WORK INSTRUCTION: In the listing below, find the line with "Beyond the Highest APY", then repeat exactly every line from the top through that one.

MATERIAL TO PROCESS:
Start of Block
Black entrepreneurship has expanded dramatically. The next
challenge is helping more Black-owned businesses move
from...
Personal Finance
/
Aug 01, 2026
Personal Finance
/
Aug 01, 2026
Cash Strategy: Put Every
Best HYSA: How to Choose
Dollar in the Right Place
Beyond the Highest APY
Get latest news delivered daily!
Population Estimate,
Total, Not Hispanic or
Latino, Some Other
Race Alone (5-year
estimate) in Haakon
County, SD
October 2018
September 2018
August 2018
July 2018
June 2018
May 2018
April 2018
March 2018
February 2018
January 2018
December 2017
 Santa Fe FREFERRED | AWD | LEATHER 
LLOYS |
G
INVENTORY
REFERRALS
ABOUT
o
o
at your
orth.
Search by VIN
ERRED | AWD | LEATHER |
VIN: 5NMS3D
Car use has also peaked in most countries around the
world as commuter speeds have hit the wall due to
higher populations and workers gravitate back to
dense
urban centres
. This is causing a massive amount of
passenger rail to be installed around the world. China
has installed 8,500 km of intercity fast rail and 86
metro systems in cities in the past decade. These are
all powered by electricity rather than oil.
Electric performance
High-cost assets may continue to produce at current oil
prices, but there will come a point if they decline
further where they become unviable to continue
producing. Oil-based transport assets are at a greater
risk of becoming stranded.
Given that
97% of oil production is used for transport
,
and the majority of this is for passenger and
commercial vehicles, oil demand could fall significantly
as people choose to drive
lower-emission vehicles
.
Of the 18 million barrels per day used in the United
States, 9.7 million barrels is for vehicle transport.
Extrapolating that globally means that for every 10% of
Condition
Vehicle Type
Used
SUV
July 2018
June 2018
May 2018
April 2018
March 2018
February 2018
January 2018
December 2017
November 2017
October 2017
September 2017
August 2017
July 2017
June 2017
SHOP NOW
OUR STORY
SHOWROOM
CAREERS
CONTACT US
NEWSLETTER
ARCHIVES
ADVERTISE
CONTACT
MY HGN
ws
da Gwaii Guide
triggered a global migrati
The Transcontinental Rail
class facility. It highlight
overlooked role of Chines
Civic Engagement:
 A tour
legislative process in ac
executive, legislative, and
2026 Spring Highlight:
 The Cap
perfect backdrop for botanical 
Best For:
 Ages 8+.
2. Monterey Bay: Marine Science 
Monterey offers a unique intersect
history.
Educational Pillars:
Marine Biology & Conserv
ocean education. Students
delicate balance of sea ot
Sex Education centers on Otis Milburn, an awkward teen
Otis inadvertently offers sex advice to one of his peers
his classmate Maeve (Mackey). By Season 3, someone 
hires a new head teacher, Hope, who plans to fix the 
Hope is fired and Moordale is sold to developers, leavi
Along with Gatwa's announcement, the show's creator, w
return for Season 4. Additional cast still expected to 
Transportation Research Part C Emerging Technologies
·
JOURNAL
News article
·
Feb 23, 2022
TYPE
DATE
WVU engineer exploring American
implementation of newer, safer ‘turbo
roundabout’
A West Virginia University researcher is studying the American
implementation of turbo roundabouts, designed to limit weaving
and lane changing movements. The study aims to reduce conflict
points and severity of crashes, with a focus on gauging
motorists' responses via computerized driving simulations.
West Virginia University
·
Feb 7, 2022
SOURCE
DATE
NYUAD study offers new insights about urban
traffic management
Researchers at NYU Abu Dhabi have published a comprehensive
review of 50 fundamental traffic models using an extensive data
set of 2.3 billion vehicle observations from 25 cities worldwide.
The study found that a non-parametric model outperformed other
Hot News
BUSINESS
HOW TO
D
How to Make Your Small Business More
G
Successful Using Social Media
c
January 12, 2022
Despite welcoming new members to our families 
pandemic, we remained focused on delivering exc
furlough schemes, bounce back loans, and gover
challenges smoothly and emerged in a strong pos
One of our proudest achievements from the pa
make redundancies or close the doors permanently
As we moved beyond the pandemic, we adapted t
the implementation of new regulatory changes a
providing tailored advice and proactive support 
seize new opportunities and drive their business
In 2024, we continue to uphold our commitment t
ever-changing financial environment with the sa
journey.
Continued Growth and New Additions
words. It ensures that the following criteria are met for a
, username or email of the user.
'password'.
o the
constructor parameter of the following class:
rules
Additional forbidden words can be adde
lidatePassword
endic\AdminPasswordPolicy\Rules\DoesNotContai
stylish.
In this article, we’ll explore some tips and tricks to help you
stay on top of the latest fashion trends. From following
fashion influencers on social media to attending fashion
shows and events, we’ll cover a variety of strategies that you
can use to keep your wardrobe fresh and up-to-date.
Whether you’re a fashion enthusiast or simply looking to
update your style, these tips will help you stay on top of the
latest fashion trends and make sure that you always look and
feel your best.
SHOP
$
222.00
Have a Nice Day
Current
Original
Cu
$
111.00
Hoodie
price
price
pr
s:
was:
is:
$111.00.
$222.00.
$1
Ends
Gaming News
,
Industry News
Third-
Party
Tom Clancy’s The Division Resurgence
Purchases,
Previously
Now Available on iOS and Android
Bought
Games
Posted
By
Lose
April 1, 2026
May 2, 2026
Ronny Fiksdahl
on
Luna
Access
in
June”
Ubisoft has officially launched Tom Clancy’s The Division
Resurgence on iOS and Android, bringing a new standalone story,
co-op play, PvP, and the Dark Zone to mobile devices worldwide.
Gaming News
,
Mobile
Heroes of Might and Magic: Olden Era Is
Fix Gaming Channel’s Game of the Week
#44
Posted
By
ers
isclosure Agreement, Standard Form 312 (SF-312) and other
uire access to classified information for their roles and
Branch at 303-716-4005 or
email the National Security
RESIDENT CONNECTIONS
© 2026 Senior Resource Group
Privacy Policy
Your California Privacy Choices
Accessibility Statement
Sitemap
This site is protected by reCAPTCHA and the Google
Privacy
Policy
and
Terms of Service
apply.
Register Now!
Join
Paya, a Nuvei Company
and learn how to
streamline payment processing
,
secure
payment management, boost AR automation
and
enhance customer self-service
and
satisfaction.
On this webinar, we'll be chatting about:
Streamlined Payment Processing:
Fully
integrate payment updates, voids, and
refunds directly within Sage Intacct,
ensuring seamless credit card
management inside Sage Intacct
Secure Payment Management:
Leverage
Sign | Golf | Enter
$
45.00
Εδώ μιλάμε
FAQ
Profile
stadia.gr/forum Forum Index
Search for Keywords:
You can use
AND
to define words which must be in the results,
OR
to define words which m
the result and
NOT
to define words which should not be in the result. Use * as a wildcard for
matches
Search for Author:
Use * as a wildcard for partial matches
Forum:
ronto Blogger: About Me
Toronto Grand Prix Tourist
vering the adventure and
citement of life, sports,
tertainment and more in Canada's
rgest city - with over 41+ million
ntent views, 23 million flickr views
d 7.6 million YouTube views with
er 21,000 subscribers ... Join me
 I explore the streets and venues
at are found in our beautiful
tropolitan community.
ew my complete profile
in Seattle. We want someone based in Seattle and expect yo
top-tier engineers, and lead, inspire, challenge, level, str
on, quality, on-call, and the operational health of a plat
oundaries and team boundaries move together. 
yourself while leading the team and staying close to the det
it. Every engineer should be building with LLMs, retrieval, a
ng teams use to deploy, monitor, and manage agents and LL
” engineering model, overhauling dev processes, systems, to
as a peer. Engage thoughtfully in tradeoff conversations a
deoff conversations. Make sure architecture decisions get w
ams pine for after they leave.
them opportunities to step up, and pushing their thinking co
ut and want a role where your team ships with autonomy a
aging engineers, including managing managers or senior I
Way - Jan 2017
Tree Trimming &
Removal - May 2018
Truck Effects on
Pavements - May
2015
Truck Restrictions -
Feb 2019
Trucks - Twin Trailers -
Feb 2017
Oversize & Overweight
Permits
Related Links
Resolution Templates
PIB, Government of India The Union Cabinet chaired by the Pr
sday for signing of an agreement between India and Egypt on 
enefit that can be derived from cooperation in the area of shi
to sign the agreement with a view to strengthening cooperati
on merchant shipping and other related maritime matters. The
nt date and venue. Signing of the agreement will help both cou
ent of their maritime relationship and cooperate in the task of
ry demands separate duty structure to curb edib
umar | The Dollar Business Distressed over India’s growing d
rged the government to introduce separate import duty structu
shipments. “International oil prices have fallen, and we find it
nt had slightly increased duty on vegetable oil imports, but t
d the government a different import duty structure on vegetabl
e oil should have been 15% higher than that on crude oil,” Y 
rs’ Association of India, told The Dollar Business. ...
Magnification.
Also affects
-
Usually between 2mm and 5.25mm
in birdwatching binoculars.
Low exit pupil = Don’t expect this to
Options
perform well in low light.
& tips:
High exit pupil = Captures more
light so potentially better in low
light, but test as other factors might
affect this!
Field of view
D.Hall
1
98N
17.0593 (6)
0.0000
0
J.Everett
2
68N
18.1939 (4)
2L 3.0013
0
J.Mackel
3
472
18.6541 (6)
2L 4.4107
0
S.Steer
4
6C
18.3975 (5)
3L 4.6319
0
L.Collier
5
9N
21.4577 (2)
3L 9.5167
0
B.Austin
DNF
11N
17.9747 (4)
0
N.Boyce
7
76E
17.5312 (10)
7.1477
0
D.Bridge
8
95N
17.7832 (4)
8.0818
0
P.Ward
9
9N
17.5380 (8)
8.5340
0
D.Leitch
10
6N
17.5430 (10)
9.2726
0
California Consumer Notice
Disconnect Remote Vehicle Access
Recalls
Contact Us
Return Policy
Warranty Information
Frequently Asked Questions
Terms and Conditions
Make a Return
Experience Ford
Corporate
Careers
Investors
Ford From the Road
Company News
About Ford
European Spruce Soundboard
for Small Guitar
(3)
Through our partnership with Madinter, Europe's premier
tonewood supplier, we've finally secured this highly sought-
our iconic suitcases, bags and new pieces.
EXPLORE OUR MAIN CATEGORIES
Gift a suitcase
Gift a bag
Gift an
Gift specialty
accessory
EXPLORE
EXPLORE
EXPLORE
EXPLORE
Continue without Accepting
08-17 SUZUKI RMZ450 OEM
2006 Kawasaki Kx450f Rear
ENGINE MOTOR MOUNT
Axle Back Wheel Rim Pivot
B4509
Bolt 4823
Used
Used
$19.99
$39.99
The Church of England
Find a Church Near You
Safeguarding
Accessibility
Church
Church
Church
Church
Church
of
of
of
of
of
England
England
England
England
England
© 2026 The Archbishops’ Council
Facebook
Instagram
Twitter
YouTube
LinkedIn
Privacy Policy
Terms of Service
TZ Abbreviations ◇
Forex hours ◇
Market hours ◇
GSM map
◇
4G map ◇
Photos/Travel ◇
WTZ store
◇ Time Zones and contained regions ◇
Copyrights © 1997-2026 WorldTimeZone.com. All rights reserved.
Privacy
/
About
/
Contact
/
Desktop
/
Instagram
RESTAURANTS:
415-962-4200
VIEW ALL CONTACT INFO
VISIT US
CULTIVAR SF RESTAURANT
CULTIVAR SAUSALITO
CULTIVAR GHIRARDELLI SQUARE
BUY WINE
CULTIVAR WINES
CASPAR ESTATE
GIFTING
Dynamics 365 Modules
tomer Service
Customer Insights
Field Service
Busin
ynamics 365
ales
End of Block
RESPONSE AREA:
Black entrepreneurship has expanded dramatically. The next
challenge is helping more Black-owned businesses move
from...
Personal Finance
/
Aug 01, 2026
Personal Finance
/
Aug 01, 2026
Cash Strategy: Put Every
Best HYSA: How to Choose
Dollar in the Right Place
Beyond the Highest APY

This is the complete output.